Fast, Distribution-free Predictive Inference for Neural Networks with Coverage Guarantees
This provides a faster, distribution-free method for predictive inference in neural networks, addressing a computational bottleneck for researchers and practitioners in machine learning.
The paper tackles the computational inefficiency of bootstrap methods for predictive inference in neural networks by introducing a differentially private algorithm that trains one model and approximates leave-one-out models, achieving rigorous coverage guarantees with reduced computation, as demonstrated in simulations and real data experiments.
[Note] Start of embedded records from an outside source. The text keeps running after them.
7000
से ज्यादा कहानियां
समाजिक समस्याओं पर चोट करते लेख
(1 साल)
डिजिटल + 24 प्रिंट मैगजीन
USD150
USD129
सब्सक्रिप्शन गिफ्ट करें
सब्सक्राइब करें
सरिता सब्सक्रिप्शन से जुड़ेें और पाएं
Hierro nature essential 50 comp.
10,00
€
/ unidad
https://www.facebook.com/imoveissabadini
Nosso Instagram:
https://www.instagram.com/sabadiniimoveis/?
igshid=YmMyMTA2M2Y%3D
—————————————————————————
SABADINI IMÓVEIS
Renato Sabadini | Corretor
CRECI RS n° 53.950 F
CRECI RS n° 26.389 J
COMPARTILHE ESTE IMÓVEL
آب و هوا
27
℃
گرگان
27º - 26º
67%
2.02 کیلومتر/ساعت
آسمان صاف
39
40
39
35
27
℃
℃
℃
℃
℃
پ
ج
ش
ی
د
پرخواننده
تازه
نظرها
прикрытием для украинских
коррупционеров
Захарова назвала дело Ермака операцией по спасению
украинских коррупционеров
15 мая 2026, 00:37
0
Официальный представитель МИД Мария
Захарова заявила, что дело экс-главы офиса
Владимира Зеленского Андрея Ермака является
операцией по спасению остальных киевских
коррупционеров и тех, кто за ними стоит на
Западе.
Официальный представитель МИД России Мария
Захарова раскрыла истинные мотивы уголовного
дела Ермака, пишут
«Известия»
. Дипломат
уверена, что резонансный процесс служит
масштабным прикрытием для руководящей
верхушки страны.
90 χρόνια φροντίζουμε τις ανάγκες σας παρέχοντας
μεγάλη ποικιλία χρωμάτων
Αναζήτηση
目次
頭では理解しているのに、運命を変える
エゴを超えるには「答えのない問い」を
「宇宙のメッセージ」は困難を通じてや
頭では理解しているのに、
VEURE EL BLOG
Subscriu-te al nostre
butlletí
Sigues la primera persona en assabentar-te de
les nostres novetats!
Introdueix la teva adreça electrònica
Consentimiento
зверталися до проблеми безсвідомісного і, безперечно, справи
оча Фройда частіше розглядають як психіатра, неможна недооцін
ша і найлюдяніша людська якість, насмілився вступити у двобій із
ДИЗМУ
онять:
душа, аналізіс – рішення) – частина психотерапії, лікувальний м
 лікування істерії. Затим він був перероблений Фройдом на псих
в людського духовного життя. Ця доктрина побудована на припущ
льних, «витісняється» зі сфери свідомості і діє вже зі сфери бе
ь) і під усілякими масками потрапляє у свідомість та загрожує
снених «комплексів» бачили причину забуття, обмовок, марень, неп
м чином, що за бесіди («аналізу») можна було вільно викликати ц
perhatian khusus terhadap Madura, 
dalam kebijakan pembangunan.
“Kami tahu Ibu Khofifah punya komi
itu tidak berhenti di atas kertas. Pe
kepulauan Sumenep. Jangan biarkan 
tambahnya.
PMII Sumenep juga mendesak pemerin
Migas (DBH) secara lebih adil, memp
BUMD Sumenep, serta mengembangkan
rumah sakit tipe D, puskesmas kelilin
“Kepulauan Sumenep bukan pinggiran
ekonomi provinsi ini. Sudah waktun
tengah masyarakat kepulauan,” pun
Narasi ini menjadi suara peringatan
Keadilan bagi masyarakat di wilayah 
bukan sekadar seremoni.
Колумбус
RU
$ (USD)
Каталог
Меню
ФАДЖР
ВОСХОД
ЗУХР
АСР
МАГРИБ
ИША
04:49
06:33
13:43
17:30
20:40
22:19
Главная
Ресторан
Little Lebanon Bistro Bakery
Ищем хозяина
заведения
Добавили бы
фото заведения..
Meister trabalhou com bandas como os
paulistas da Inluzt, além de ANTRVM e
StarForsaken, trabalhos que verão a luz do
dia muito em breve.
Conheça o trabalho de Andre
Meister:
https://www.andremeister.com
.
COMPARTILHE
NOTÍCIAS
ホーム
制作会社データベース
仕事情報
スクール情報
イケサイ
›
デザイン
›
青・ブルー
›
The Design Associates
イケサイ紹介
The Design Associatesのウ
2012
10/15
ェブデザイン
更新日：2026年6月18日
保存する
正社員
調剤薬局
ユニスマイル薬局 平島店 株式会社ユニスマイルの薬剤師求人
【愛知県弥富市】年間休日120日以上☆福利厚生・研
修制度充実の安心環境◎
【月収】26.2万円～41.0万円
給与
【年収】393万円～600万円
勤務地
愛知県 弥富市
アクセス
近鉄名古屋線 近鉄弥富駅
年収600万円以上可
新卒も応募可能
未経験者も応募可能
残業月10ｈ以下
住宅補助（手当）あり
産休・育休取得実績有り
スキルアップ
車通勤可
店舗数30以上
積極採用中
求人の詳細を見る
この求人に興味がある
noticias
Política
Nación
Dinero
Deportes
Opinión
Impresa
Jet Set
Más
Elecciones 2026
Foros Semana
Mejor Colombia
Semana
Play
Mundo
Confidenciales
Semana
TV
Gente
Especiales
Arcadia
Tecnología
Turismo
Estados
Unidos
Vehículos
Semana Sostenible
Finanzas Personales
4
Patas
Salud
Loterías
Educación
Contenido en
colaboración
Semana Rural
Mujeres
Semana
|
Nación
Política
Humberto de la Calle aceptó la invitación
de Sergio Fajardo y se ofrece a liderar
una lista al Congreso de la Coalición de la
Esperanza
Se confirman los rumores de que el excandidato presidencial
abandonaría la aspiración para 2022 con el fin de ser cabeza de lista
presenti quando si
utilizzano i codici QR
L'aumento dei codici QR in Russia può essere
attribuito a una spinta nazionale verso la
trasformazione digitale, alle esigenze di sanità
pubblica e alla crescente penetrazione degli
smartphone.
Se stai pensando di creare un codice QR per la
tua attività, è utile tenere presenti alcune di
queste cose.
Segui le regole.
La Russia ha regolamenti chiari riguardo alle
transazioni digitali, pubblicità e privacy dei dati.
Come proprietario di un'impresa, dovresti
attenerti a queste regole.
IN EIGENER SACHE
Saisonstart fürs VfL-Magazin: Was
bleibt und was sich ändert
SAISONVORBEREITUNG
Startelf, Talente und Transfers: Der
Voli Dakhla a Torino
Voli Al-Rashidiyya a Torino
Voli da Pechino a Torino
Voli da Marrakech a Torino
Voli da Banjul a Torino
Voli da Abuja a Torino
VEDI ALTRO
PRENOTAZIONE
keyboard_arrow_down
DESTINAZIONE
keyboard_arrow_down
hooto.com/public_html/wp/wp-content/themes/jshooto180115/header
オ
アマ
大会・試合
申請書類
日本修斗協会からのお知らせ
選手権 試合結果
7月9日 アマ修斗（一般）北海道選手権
This paper introduces a novel, computationally-efficient algorithm for predictive inference (PI) that requires no distributional assumptions on the data and can be computed faster than existing bootstrap-type methods for neural networks. Specifically, if there are $n$ training samples, bootstrap methods require training a model on each of the $n$ subsamples of size $n-1$; for large models like neural networks, this process can be computationally prohibitive. In contrast, our proposed method trains one neural network on the full dataset with $(ε, δ)$-differential privacy (DP) and then approximates each leave-one-out model efficiently using a linear approximation around the differentially-private neural network estimate. With exchangeable data, we prove that our approach has a rigorous coverage guarantee that depends on the preset privacy parameters and the stability of the neural network, regardless of the data distribution. Simulations and experiments on real data demonstrate that our method satisfies the coverage guarantees with substantially reduced computation compared to bootstrap methods.